# Videos > Instructional Videos >  Magnetic Declination -- Compass skills

## tjwilhelm

I made this instructional video as part of my solar-photovoltaic course.  Finding true south is considered an essential skill for solar site assessment.

That said, the information here is also fully applicable to navigation/orienteering with a magnetic compass.  The video explains the concept of magnetic declination and how to use it to find true north, as opposed to the often inaccurate magnetic north.

Hope this is useful to a few folks:

----------


## Ken

Great post!  Rep on the way.

----------


## crashdive123

Great demonstration TJ.  Guess I gotta spread the love before I can give you some more rep.

----------


## JTD

Very educational.  Thank you for the post.  
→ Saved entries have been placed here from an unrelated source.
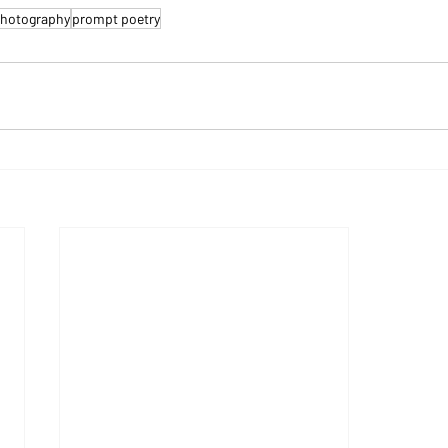
hotography
prompt poetry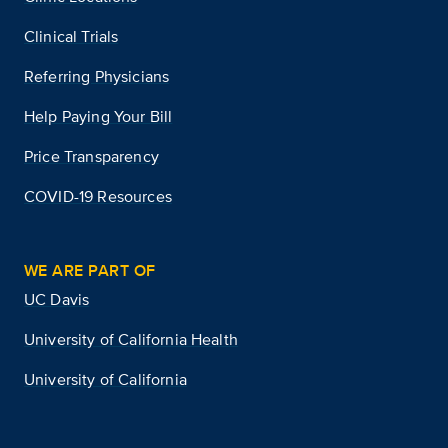
Clinical Trials
Referring Physicians
Help Paying Your Bill
Price Transparency
COVID-19 Resources
WE ARE PART OF
UC Davis
University of California Health
University of California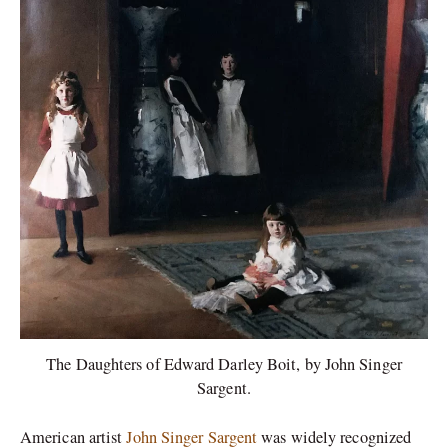
The Daughters of Edward Darley Boit, by John Singer
Sargent.
American artist
John Singer Sargent
was widely recognized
Off topic somewhat, but what degrees would solar site assessment be tailored too?  I'm looking for something new to study..

----------


## tjwilhelm

> Very educational.  Thank you for the post.  
> 
> Off topic somewhat, but what degrees would solar site assessment be tailored too?  I'm looking for something new to study..


We offer an AAS degree in electrical technology that has a focus track in renewable energy.   We use the ANSI accredited solar site assessment training and certificate exam from the MREA-- Midwest Renewable Energy Association.

----------


## hunter63

Very cool.......So true physical south is what panels are aligned at?....or that true south is a reference?

Practical question:
When I laid out the ordination of "The Place" our cabin, for the contractor....I used 12 degrees SE from N/S for the foundation Sonnet tubes.
He thought I was nuts, but was paying cash....LOL.

BTW inland from Mississippi River near Lacrosse 15 miles.

Got this number for Ken Kerns book Owner Built home, I think....but I can't look it up as it got borrowed....and well you know how that goes....
Anyway, the question is....was that a reasonable lay out for a south facing hill side, large over hang porch....shade in summer, sun on porch in winter?....Morning sun and afternoon shade?

I hope I asked the correctly........No panels, passive only....at this point.

Tried to Rep...says I gotta spread it around......

----------


## tjwilhelm

Howdy Hunter63,

Here's the NOAA  declination map from 2010:  http://www.ngdc.noaa.gov/geomag/img/...tionMap_US.png 

They typically update the map every 3 years or so.  Just to give you an idea of how much and how fast the magnetic north pole shifts around, here's a declination map from 2004:  http://www.o-tmettowers.com/images/u...20magnetic.jpg 

Yes, solar-PV modules/panels are ideally oriented to face toward true south, if possible.  If not possible, it's best to keep them facing within + or - 15 degrees of true south.  Otherwise, performance is notably diminished.  If you're within 12 degrees of true south, you're OK for sure.





> Very cool.......So true physical south is what panels are aligned at?....or that true south is a reference?
> 
> Practical question:
> When I laid out the ordination of "The Place" our cabin, for the contractor....I used 12 degrees SE from N/S for the foundation Sonnet tubes.
> He thought I was nuts, but was paying cash....LOL.
> 
> BTW inland from Mississippi River near Lacrosse 15 miles.
> 
> Got this number for Ken Kerns book Owner Built home, I think....but I can't look it up as it got borrowed....and well you know how that goes....
> ...

----------


## hunter63

Thanks......ideally some panels are being look at for the roof......after the insulation and new windows are done.

----------


## JTD

> We offer an AAS degree in electrical technology that has a focus track in renewable energy.   We use the ANSI accredited solar site assessment training and certificate exam from the MREA-- Midwest Renewable Energy Association.


Thanks for the info tjwilhelm!

----------


## Enigma

Thats a good video for total beginners, to get the concept of declination in their heads, but the way it was explained, using a straight piece of string is not really correct. Mag Dec does not follow straight lines around the globe. Topo maps will have the Declination printed on them for the area you are in.

Guests can not see images in the messages. Please register in the forum.

----------


## tjwilhelm

> Thats a good video for total beginners, to get the concept of declination in their heads, but the way it was explained, using a straight piece of string is not really correct. Mag Dec does not follow straight lines around the globe. Topo maps will have the Declination printed on them for the area you are in.


True, Enigma.  The compass needle does align with the "wonky," non-straight lines of flux.  Also true, there are a number of resources that give occasionally updated numbers for the actual declination at locations all over the planet.  That said, this video was made for beginners (solar site-assessment students); thus, the simplified explanation.  I thought it would be easier to understand the simple, relative changes of the string positions, as opposed to something like the entire, global view (which is always changing) as shown in the map you attached, above.  But, you are indeed correct.

----------


## Enigma

All good. I just thought mentioning the "wonky" way it  changes wouldn't be confusing for members of this forum. Topos (at least down here they do) also state the predicted rate of change yearly, so you can adjust Mag Dec according to how old your maps are.

Sydney has about 11-12* Degrees easterly, Perth has almost 0*degrees, Wellington in New Zealand has about 22-23*Easterly

----------